From the above result we have to prove now that

$\displaystyle \sum\frac{(a-b)^2}{a^2+b^2}\geq 2\frac{(a^2-b^2)(b^2-c^2)(c^2-a^2)}{(a^2+b^2)(b^2+c^2)(c^2+a^2)}$.

Using the AM – GM Inequality we get that

$\displaystyle \sum\frac{(a-b)^2}{a^2+b^2}\geq 3\sqrt[3]{\frac{(a-b)^2(b-c)^2(c-a)^2}{(a^2+b^2)(b^2+c^2)(c^2+a^2)}}$.

So, it is enough to prove that

$\displaystyle 3\sqrt[3]{\frac{(a-b)^2(b-c)^2(c-a)^2}{(a^2+b^2)(b^2+c^2)(c^2+a^2)}}\geq 2\frac{(a^2-b^2)(b^2-c^2)(c^2-a^2)}{(a^2+b^2)(b^2+c^2)(c^2+a^2)}$.

The last Inequality can be reduced to the $\displaystyle 27(a^2+b^2)^2(b^2+c^2)^2(c^2+a^2)^2\geq 8(a-b)(b-c)(c-a)(a+b)^3(b+c)^3(c+a)^3$.

So, it is enough to check the Inequality

$\displaystyle 3(a^2+b^2)^2\geq 2|a-b|(a+b)^3$.

This one can be prove by the following way.

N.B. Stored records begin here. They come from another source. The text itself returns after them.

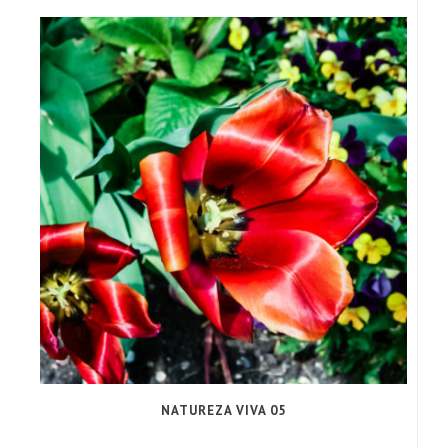
NATUREZA VIVA 05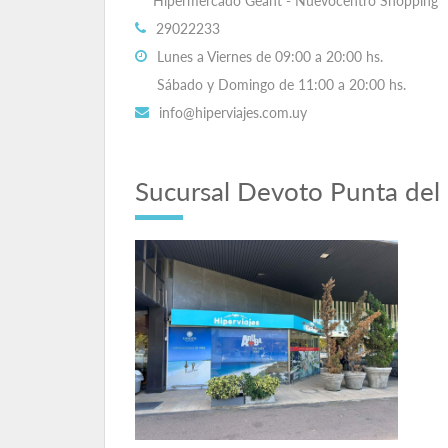
Hipermercado Géant - Nuevocentro Shopping
29022233
Lunes a Viernes de 09:00 a 20:00 hs.
Sábado y Domingo de 11:00 a 20:00 hs.
info@hiperviajes.com.uy
Sucursal Devoto Punta del 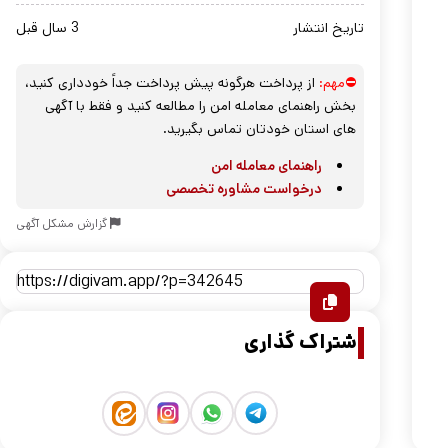
تاریخ انتشار
3 سال قبل
⛔مهم:
از پرداخت هرگونه پیش پرداخت جداً خودداری کنید،
بخش راهنمای معامله امن را مطالعه کنید و فقط با آگهی
های استان خودتان تماس بگیرید.
راهنمای معامله امن
درخواست مشاوره تخصصی
گزارش مشکل آگهی
اشتراک گذاری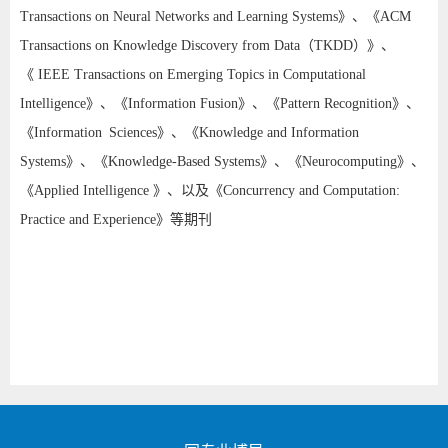
《
Transactions on Neural Networks and Learning Systems
》、
ACM
（
）》
Transactions on Knowledge Discovery from Data
TKDD
、
《 IEEE Transactions on Emerging Topics in Computational
》、
Intelligence》、《
Information Fusion
》、
《
Pattern Recognition
《
Information Sciences
》、《
Knowledge and Information
Systems
》、《
Knowledge-Based Systems
》、《
Neurocomputing
》、
《
Applied Intelligence
》、以及《
Concurrency and Computation:
Practice and Experience
》等期刊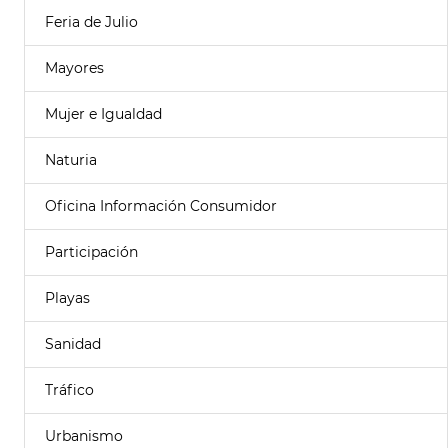
Feria de Julio
Mayores
Mujer e Igualdad
Naturia
Oficina Información Consumidor
Participación
Playas
Sanidad
Tráfico
Urbanismo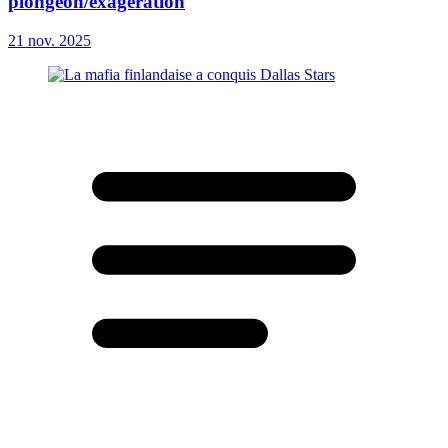
plongeon/exagération
21 nov. 2025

Set $\displaystyle a^2+b^2=x$ and $\displaystyle a^2-b^2=y$, with $\displaystyle x\geq y$ and remake the Inequality to the form

$\displaystyle 3\frac{(a^2+b^2)^2}{(a+b)^2}\geq 2|a^2-b^2|$.

Then, the Inequality substitutes to

$\displaystyle 3\frac{x^2}{x+\sqrt{x^2-y^2}}\geq 2y$.

But this one holds because we have that

$\displaystyle 2xy++2y\sqrt{x^2-y^2}\leq 2xy+(x^2-y^2)+y^2=x^2+2xy\leq 3x^2$,

due to the AM – GM Inequality and the hypothesis $\displaystyle x \geq y$, Q.E.D.

P.S The following nice Inequality also holds:

$\displaystyle \sum \frac{3a^2-2ab-b^2}{3a^2+2ab+3b^2}\geq 0$.

This Inequality belongs to Thomas Mildorf and the proof for this Inequality is the same as the above.